U.S. Pat. Nos. 4,477,575 and 4,816,224 describe the use of layers of glass microfibers to separate erythrocytes from whole blood. Papers containing 100% glass microfibers of the proposed kind are inherently weak and require extreme care in handling. Although strength can be enhanced through the use of binders, some binders can cause interference with the assay or make the sheet hydrophobic.

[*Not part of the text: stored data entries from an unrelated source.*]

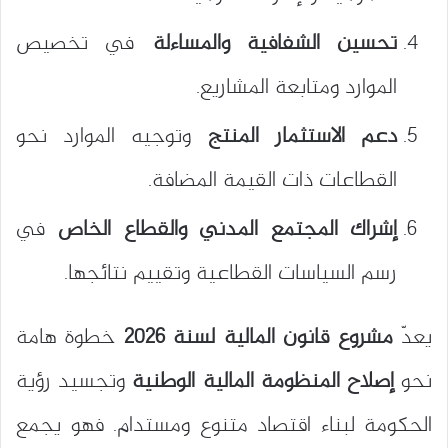
تحسين الشفافية والمساءلة
في تخصيص
الموارد ومتابعة المشاريع.
دعم الاستثمار المنتج
وتوجيه الموارد نحو
القطاعات ذات القيمة المضافة.
إشراك المجتمع المدني والقطاع الخاص
في
رسم السياسات القطاعية وتقييم نتائجها.
يعدّ
مشروع قانون المالية لسنة 2026
خطوة هامة
نحو
إصلاح المنظومة المالية الوطنية
وتجسيد رؤية
الحكومة لبناء اقتصاد متنوع ومستدام. فهو يجمع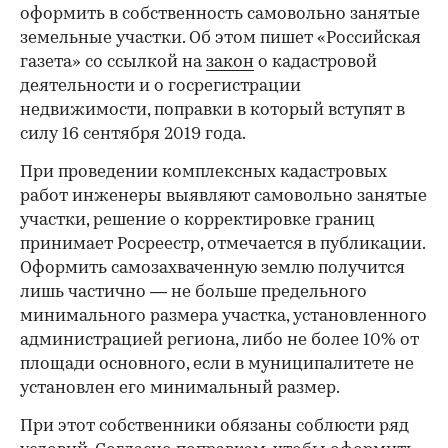
оформить в собственность самовольно занятые
земельные участки. Об этом пишет «Российская
газета» со ссылкой на
закон
о кадастровой
деятельности и о госрегистрации
недвижимости, поправки в который вступят в
силу 16 сентября 2019 года.
При проведении комплексных кадастровых
работ инженеры выявляют самовольно занятые
участки, решение о корректировке границ
принимает Росреестр, отмечается в публикации.
Оформить самозахваченную землю получится
лишь частично — не больше предельного
минимального размера участка, установленного
администрацией региона, либо не более 10% от
площади основного, если в муниципалитете не
установлен его минимальный размер.
При этот собственники обязаны соблюсти ряд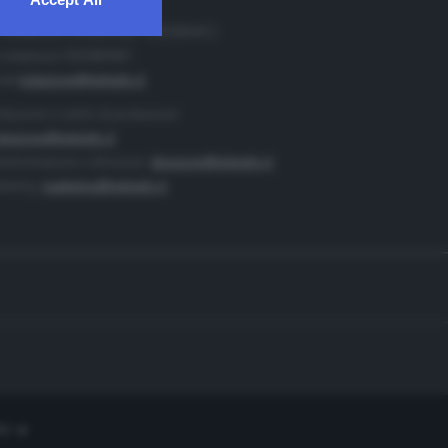
. Redazione 0302884400 - 0302884412
 redazione 0302884401
ail
redazione@teletutto.it
duzione e centro di produzione:
duzione@teletutto.it
inistrazione e direzione:
direzione@teletutto.it
keting:
marketing@teletutto.it
te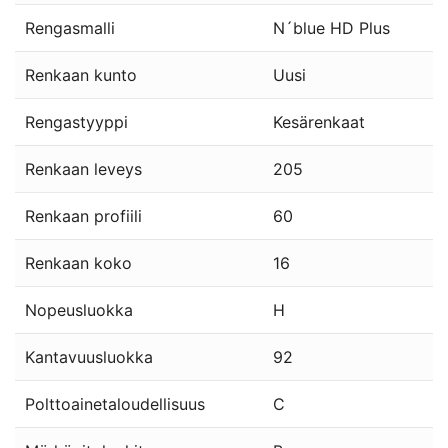
Rengasmalli
N´blue HD Plus
Renkaan kunto
Uusi
Rengastyyppi
Kesärenkaat
Renkaan leveys
205
Renkaan profiili
60
Renkaan koko
16
Nopeusluokka
H
Kantavuusluokka
92
Polttoainetaloudellisuus
C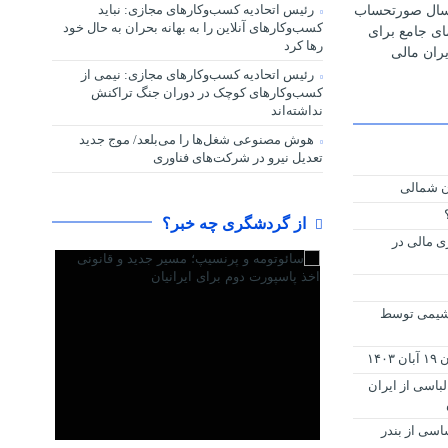
رئیس اتحادیه کسب‌وکارهای مجازی: نباید
رسال صورتحساب
کسب‌وکارهای آنلاین را به بهانه بحران به حال خود
مای جامع برای
رها کرد
ران مالی
رئیس اتحادیه کسب‌وکارهای مجازی: نیمی از
کسب‌وکارهای کوچک در دوران جنگ‌ تراکنش
نداشته‌اند
هوش مصنوعی شغل‌ها را می‌بلعد/ موج جدید
تعدیل نیرو در شرکت‌های فناوری
ن شمالی
از گردشگری چه خبر؟
ی مالی در
ی شیمی توسط
۱۴
باسی از ایران
اساسی از بندر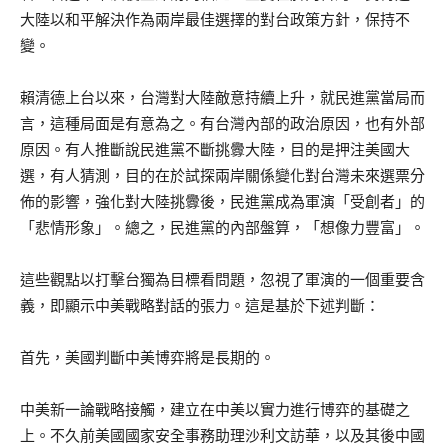
大陸以和平解決作為兩岸最佳選擇的對台政策方針，保持不
變。
賴清德上台以來，台灣對大陸敵意持續上升，就民進黨當局而
言，這種局面是有意為之。有台灣內部的政治原因，也有外部
原因。有人推斷說民進黨不斷挑釁大陸，目的是押注美國大
選，有人猜測，目的在於試探兩岸關係變化對台灣未來選票分
佈的影響，強化對大陸挑釁後，民進黨成為軍演「受創者」的
「悲情形象」。總之，民進黨的內部盤算，「想像力豐富」。
這些觀點以打擊台獨為目標看問題，忽視了軍演的一個重要含
義，即顯示中美戰略對話的張力。這是基於下述判斷：
首先，美國判斷中美博弈將是長期的。
中美新一論戰略接觸，建立在中美以實力進行博弈的基礎之
上。不久前美國國家安全事務助理沙利文訪華，以及其後中國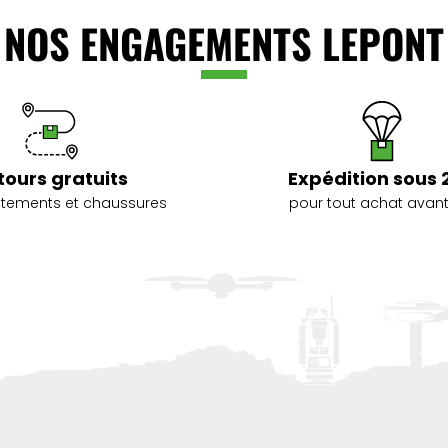
NOS ENGAGEMENTS LEPONT
tours gratuits
Expédition sous 
vêtements et chaussures
pour tout achat avant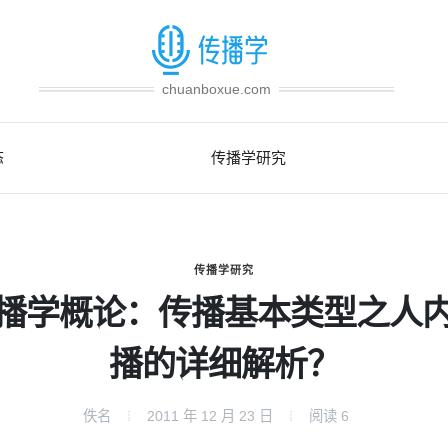
chuanboxue.com
态
传播学研究
传播学研究
播学概论：传播基本类型之人
播的详细解析？
佚名
2011 年 12 月 23 日
阅读
6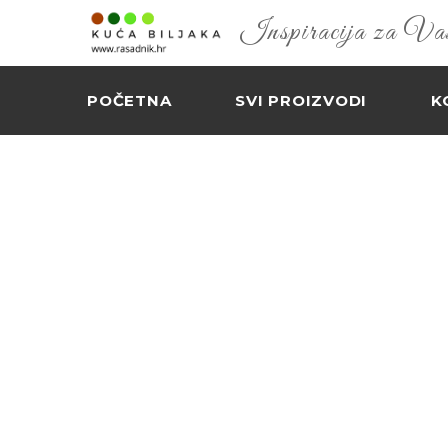
Inspiracija za Vaš 
POČETNA
SVI PROIZVODI
K
¨ HORTENZIJ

Another approach comprises the use of a single-layered medium made of a composite of glass microfibers, cellulose fibers and synthetic staple fibers. In this respect, reference is made to U.S. Pat. No. 5,186,843.
Further filter media are disclosed in US 2012/152859 and US 2003/175153.
Although the blood separation media proposed in the past are suitable for their intended purpose, some improvements are still desired.
Generally, filtration on lateral flow assay cards is hampered by inadequate speed, as whole blood is rather viscous and begins to clot in air. A standard blood filter must have pores smaller than the size of a red blood cell. This is due to the folding that the red blood cells are capable of. When these folded cells pass through the pores some of them become lodged in the pore, blocking it and decreasing the filtration efficiency. This also reduces the number of pores available for the passage of plasma and decreases the total amount of plasma that passes through the filter per unit time.
Further, damage or rupture of the cells may occur. This is especially true if the fiber that makes up the nonwoven is glass, such as the ones suggested above in U.S. Pat. No. 5,186,843.
Glass fibers still give good separation of erythrocytes from blood due to the affinity of red blood cells to glass which provides for efficient slowing up of the erythrocytes in capillary flow.